Encrypted malware vs. F5's full proxy architecture
Everyone knows that malware is a huge problem, and several recent studies (including one by our very own F5 Labs research center) have shown that nearly half of all malware is now encrypted. So, if all this malware is encrypted, then how do you go about finding it and stopping it if you can't even read it? This problem is critical to the security of web applications today and will be even more critical in the future as encrypted Internet traffic becomes more pervasive.
There are two basic scenarios in which to categorize this situation: 1) inbound encrypted malware, and 2) outbound encrypted malware.
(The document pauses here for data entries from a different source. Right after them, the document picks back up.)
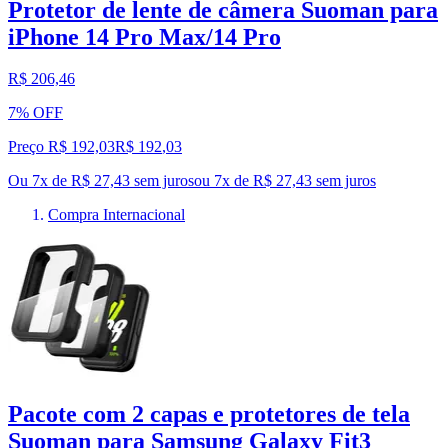
Protetor de lente de câmera Suoman para
iPhone 14 Pro Max/14 Pro
R$ 206,46
7% OFF
Preço R$ 192,03
R$
192
,
03
Ou 7x de R$ 27,43 sem juros
ou
7
x de
R$ 27,43
sem juros
Compra Internacional
Pacote com 2 capas e protetores de tela
Suoman para Samsung Galaxy Fit3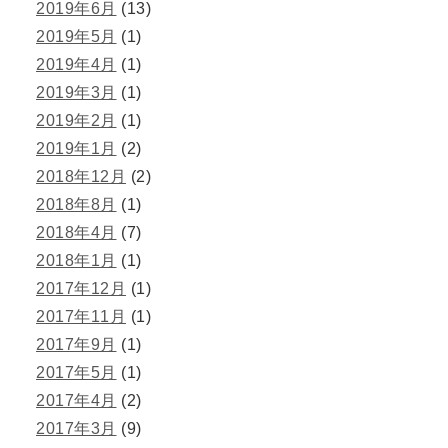
2019年6月
(13)
2019年5月
(1)
2019年4月
(1)
2019年3月
(1)
2019年2月
(1)
2019年1月
(2)
2018年12月
(2)
2018年8月
(1)
2018年4月
(7)
2018年1月
(1)
2017年12月
(1)
2017年11月
(1)
2017年9月
(1)
2017年5月
(1)
2017年4月
(2)
2017年3月
(9)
What I'm calling "inbound" encrypted malware is when an attacker sends malicious traffic to your webserver in order to infect the server and/or a user accessing that server. The "outbound" encrypted malware is when a user in your organization visits an infected website and ultimately infects his/her computer with the malware from that infected site. Admittedly, the "outbound" encrypted malware situation is a huge problem and needs to be addressed, but for the purposes of this article, we will look at the "inbound" malware problem.
When you configure a secure webserver (one that uses encryption), you have to generate and store the keys that are used for encryption. Those keys can be stored on the webserver itself, or they can be stored on a separate proxy device. Many organizations choose to use a proxy device because it is typically custom-built to handle cryptography operations much faster than standard webservers. This "handing off" of the crypto keys is called SSL offload. F5's BIG-IP is the best in the business at this. I won't go into all the marketing chatter about it, but suffice it to say, the BIG-IP is really, really good and fast at this. The SSL offload not only provides a faster encryption experience, but it also allows for a strategic point of control over your web traffic.
The F5 BIG-IP also employs a full proxy architecture that allows full visibility of every single request to your web applications. When a user sends an HTTP request to your web application, the BIG-IP accepts that request on behalf of your webserver (in fact, the end user thinks he is talking directly to the webserver but he's really talking to the BIG-IP) and then tears down the request from layer 7 all the way down to layer 1 and then rebuilds the connection from layer 1 all the way back up to layer 7 before sending it on to the backend webserver. This is called a "full proxy" architecture because it establishes two completely independent connections...one with the client and one with the backend server. The reason this is important is that it allows the BIG-IP to inspect every single part of that request at every single layer to make sure it is legitimate traffic. If it's malware, the BIG-IP can reject it before it ever gets to the webserver. Check out the following diagram that shows the flow of the full proxy architecture:
The full proxy allows for many other cool things as well (like using iRules to modify traffic in realtime at wire speed), but for the purposes of this discussion, it allows for the complete inspection of your traffic to ensure malware never reaches your webservers. By offloading SSL/TLS encryption onto the BIG-IP, you move the encryption point away from your webservers and onto the BIG-IP. From a BIG-IP configuration standpoint, you do this via the SSL profile where you actually load the encryption keys, certificates, etc. You can actually have one unique profile for the client-side connection and another, separate one for the server-side connection. This is cool as well because you can use two totally different encryption strengths, keys, etc for each side of the connection. Because the BIG-IP holds the encryption keys, it will decrypt all the web traffic and then have the ability to inspect the clear text traffic. Prior to decryption, there would be no way to feasibly inspect the traffic.
When you offload all your SSL/TLS traffic onto the BIG-IP and let it inspect each request at every layer, you can free up your webservers to do what they do best...serve up those amazing web applications that we all love! Also, when an attacker sends encrypted malware to your webservers, the BIG-IP will decrypt it and stop it before it ever reaches your servers.